Canopy Growth Is Hot, and Here's How I'm Trading It
Light 'em up? Interesting. That's how I see this. No interest in the product. I'm the guy who tends to make things worse by taking myself off of my prescriptions before my doctors want me to. I am, however... very interested in making money, so voila... here I am. Canadian cannabis provider Canopy Growth (CGC) went to the tape with the firm's fiscal third quarter 2021 results on Tuesday morning. This is going to be sloppy, as the information reported is complex in nature, and let's not forget this is a Canadian firm, so these are Canadian dollars that we'll be talking about. Currently $1.00 US buys about C1.27.
For the quarter, Canopy Growth reported EPS of C-2.43 versus C-0.26 reported for the same period one year ago. The results do not appear to be comparable. Revenue generation was however, not a problem. The firm posted sales of C169.9 million, which was a new record. After deducting excise taxes of C17.4 million, the firm was left with net revenue of C152.5 million. The growth in this business has been in oils and softgels infused with CBD. The larger, dry bud business has been more or less stagnant, which is why the firm is so excited about the deal to distribute the Martha Stewart CBD collection at retail locations including the Vitamin Shoppe chain. Dry bud sales actually contracted 4% to C66.2 million in Canada for recreational users, while also contracting 2% to an even C9 million globally for medical use. The oil and softgel business however, saw sales increases of 55% to C7.3 million for recreational Canadian use, and 11% to C27 million for global medical use.
Need To Know
The very large loss per share amounts to an operating loss of C553.6 million, and subsequently a net loss of C829.3 million. The huge losses were driven primarily by impairment and restructuring charges among other charges that came to C416 million. Investors will recall that back in early December, Canopy announced the closing of five production facilities across Canada that amounted to 100 of the firm's outdoor Canadian footprint, and 17% of the firm's enclosed Canadian footprint. In all 220 employees were impacted. The majority of the operating loss is due to the implementation of this plan, that in the end is intended to expand margin going forward.
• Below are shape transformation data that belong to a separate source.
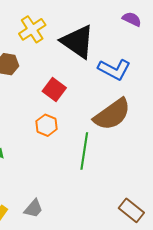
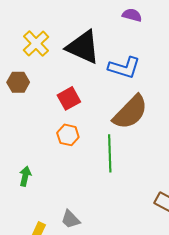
red square: (54, 90) -> (69, 98), turned 35
gray trapezoid: (33, 209) -> (71, 219), turned 105

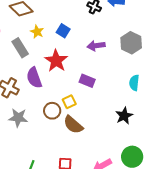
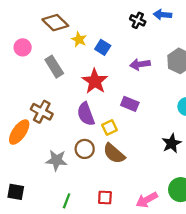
yellow star: (37, 32) -> (79, 39), moved
purple semicircle: (34, 78) -> (86, 114), moved
brown circle: (52, 111) -> (85, 149), moved
gray star: (18, 118) -> (56, 160), moved

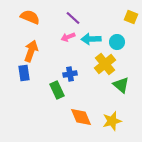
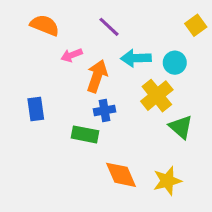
yellow square: (131, 17) -> (196, 25), turned 32
pink arrow: (68, 37) -> (72, 55), moved
orange arrow: (31, 51) -> (97, 76), moved
green rectangle: (57, 90) -> (85, 134), turned -54

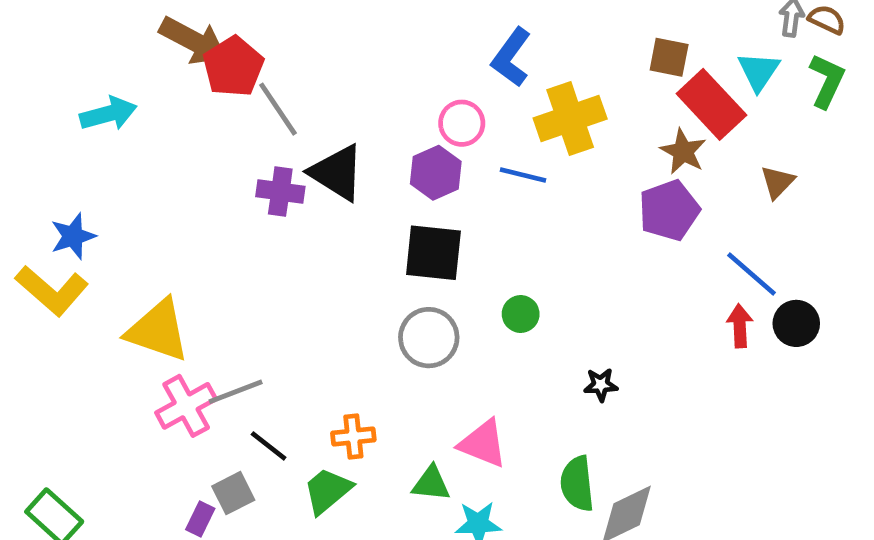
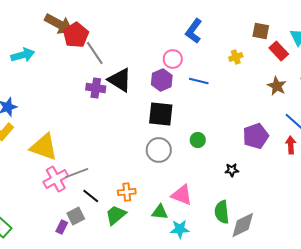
red rectangle: (711, 104) -> (279, 51), size x0.7
yellow cross: (570, 118) -> (236, 57), moved, size x0.5
brown star: (683, 151) -> (277, 86), moved
purple pentagon: (669, 210) -> (256, 136), moved

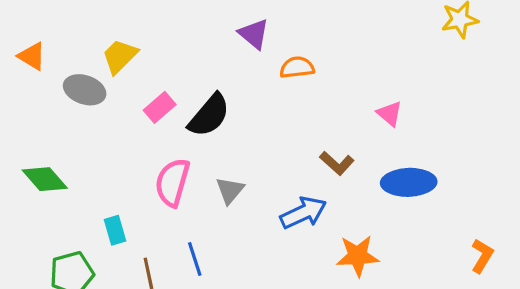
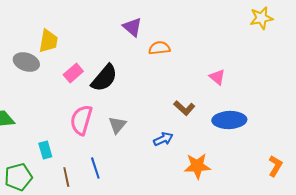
yellow trapezoid: (120, 56) -> (48, 41), turned 145
blue arrow: (303, 213) -> (163, 139), size x0.7

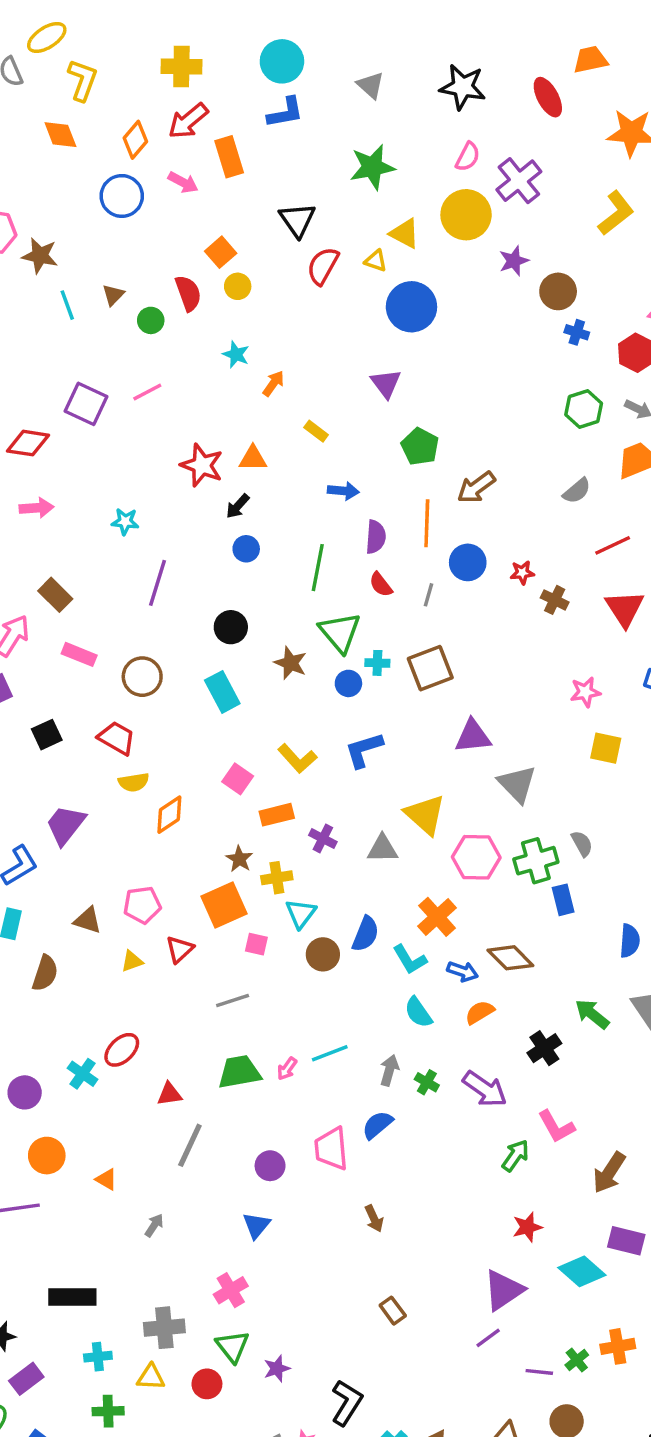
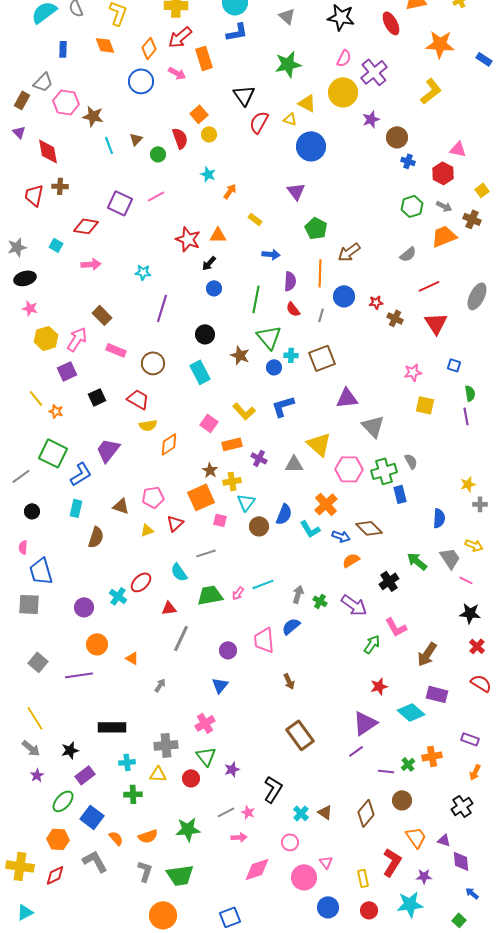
cyan semicircle: (418, 1012) -> (179, 572), moved
brown rectangle: (393, 1311) -> (300, 735), size x1.8

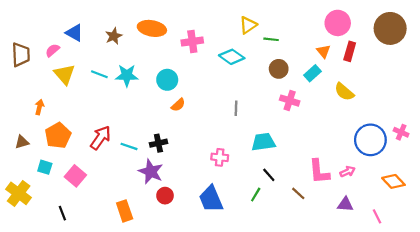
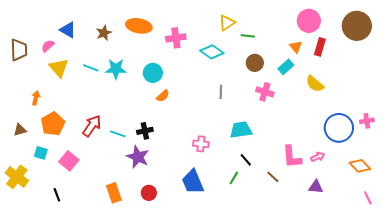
gray line: (236, 108) -> (221, 92), moved
pink cross: (401, 132) -> (367, 121), turned -32
red circle: (165, 196) -> (149, 193), moved
pink line: (377, 216) -> (368, 198), moved

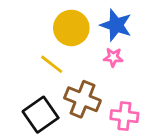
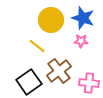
brown cross: (82, 99) -> (59, 71), turned 30

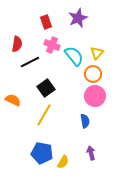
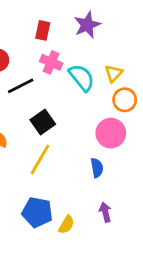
red rectangle: (46, 22) -> (43, 30), turned 32
orange circle: (93, 74) -> (125, 100), moved

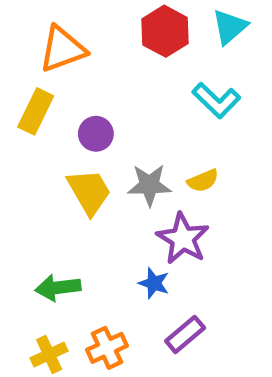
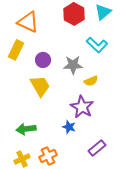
orange triangle: (62, 49) -> (28, 22), turned 45
gray star: (149, 185) -> (73, 65), moved
purple rectangle: (185, 334) -> (97, 148), moved

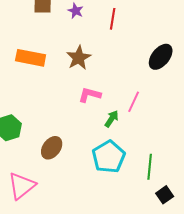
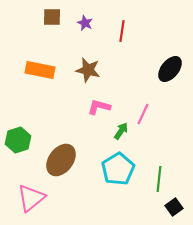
brown star: (79, 58) -> (88, 70), turned -30
brown ellipse: (52, 148) -> (61, 160), size x1.4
Guidance is better, but one must understand that this is kind of like trying to turn a battleship by sticking an oar in the water. It's going to be tough. The firm sees net revenue CAGR (compound annual growth rate) of 40% to 50% from FY 2022 to FY 2024. The firm also sees positive adjusted EBITDA by the second half of FY 2022, and 20% adjusted EBITDA margin for full year FY 2024. Lastly, the firm sees positive operating cash flow for full year FY 2023, and if you believe all of that.... positive free cash flow for full year 2024.
The Chart
Okay, let me get this straight. The firm basically kitchen sunk everything in order to begin anew. They really do not have very high hopes for the short to medium term future. Yet, the market buys this news. You see that Relative Strength Index reading of 78? Yeah, this stock is badly overbought from a technical perspective. I might just short the stock, but wait... at last glance more than 35% of the entire float is held in short positions. I've seen that movie before... the one where a swarm of retail traders with no knowledge of fundamental analysis try to take a handful of hedge fund managers with absolutely no risk management skills whatsoever to the cleaners, and both sides lose. No thank you.
The Trade (minimal lots)
- Purchase one CGC March 19th $45 put for about $4.80.
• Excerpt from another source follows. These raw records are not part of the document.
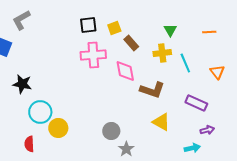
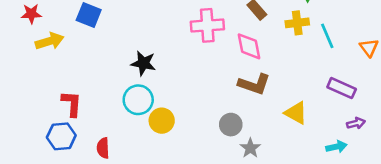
black star: (22, 84) -> (143, 63), moved
brown L-shape: (152, 90) -> (254, 84), moved
red semicircle: (29, 144) -> (103, 148), moved

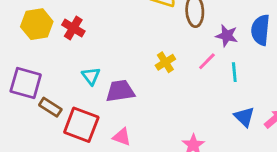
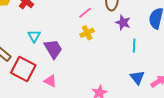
purple star: (227, 36) -> (123, 23), moved
pink line: (207, 61) -> (85, 13), moved
purple trapezoid: (120, 91) -> (53, 49), turned 60

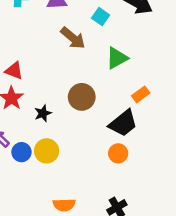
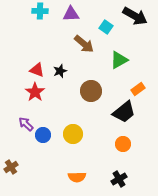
black star: (43, 113) -> (60, 71), moved
yellow circle: (47, 151) -> (73, 134), moved
orange circle: (118, 153) -> (123, 144), moved

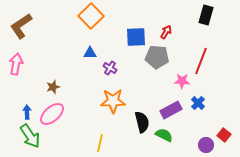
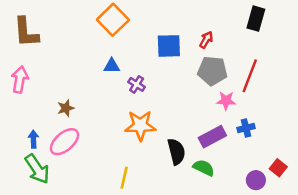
brown L-shape: (21, 26) -> (26, 32), turned -60
gray pentagon: (157, 57) -> (212, 71), moved
blue cross: (198, 103) -> (246, 128), turned 32

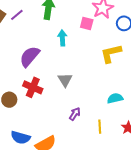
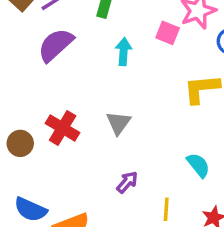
purple semicircle: (30, 57) -> (56, 45), moved
cyan semicircle: (115, 98) -> (198, 165), turned 56

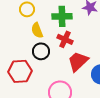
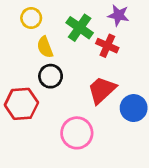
green cross: (62, 16) -> (80, 28), turned 36
red cross: (65, 39) -> (107, 46), moved

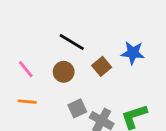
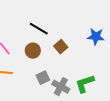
blue star: (133, 53) -> (96, 37), moved

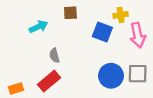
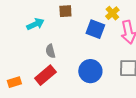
yellow cross: (121, 15) -> (112, 13), turned -32
blue circle: (111, 76) -> (90, 71), moved

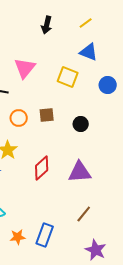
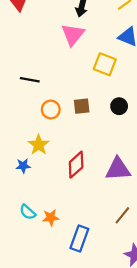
pink triangle: (25, 68) -> (73, 35), moved
black circle: (81, 124) -> (119, 106), moved
orange star: (18, 237) -> (51, 218), moved

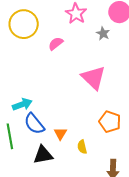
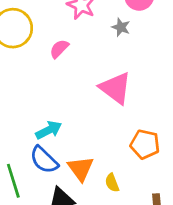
cyan arrow: (22, 104) -> (49, 130), moved
orange triangle: (60, 134) -> (81, 169), size x1.5

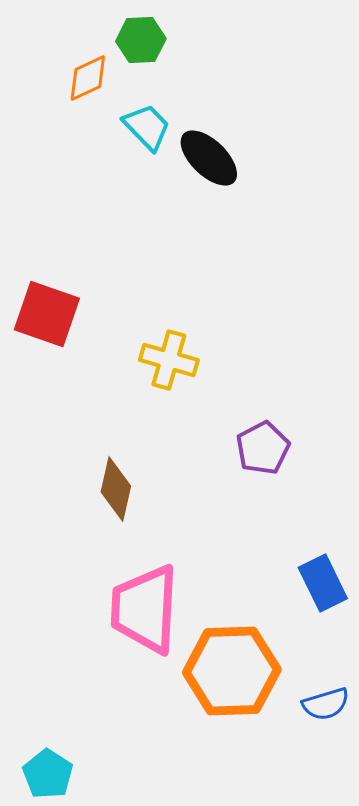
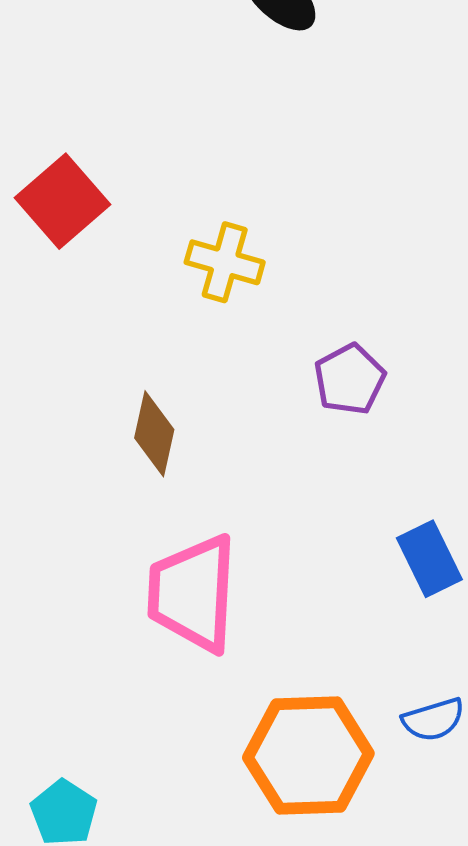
red square: (47, 314) -> (62, 201), turned 30
orange hexagon: (232, 671) -> (308, 755), moved

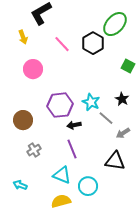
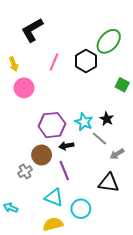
yellow arrow: (23, 37) -> (14, 64), moved
pink line: (62, 44) -> (54, 62), turned 66
black star: (122, 99) -> (107, 119), moved
brown circle: (23, 120) -> (42, 155), moved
- Sell (write) one CGC March 19th $35 put for roughly $1.10.
Net Debit: $3.70
Notes: The trader is buying the right to sell 100 shares of CGC at $45 by the March 19th expiration. In order to partially subsidize the expense, the trader sells the right to sell 100 shares of CGC at $35 by the same expiration date to someone else. In other words, net potential profit is capped at $6.30 {$10 - ($4.80 - $1.10) = $6.30}.
By The Way...
Unrelated name, related business. Tilray (TLRY) has also been hot of late, and gapped higher on Tuesday morning on news that an agreement had been reached with Grow Pharma in the UK to import and distribute Tilray products.
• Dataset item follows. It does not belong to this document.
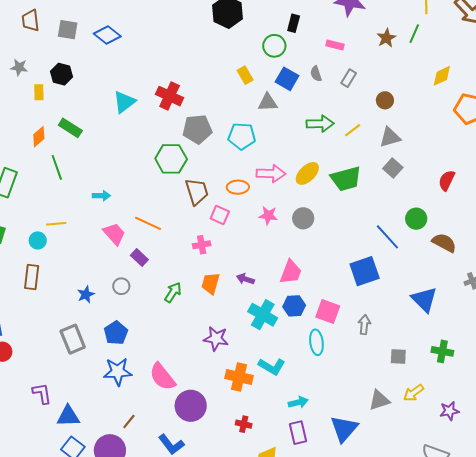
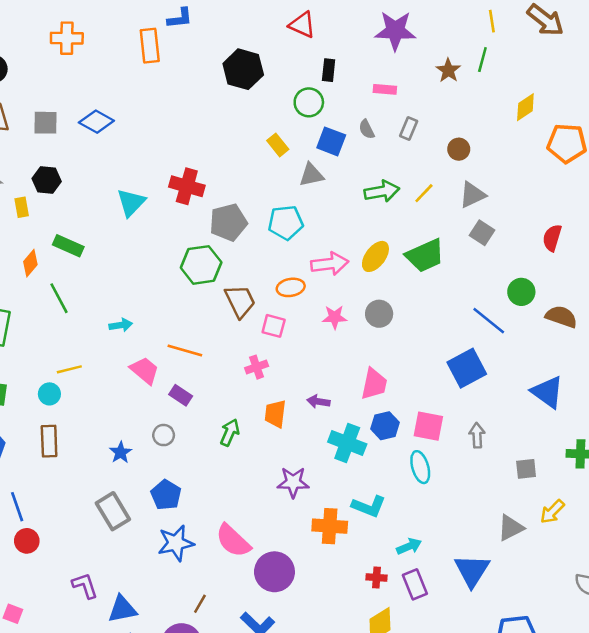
red cross: (244, 424) -> (377, 577), moved

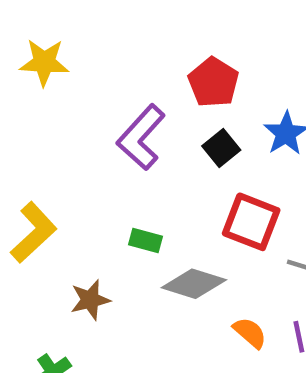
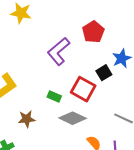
black square: (221, 148) -> (104, 73), moved
red square: (251, 222) -> (83, 89), moved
Not only badly overbought, now there is also a gap to fill. Just an FYI... 22% of the entire float is held short, so we are not going to short the equity. Another perfect candidate for a bear put spread as in the above example. Tilray has not yet announced an earnings release date for this quarter. History suggests the first week of March is likely.
At the time of publication, Stephen Guilfoyle had no position in the securities mentioned.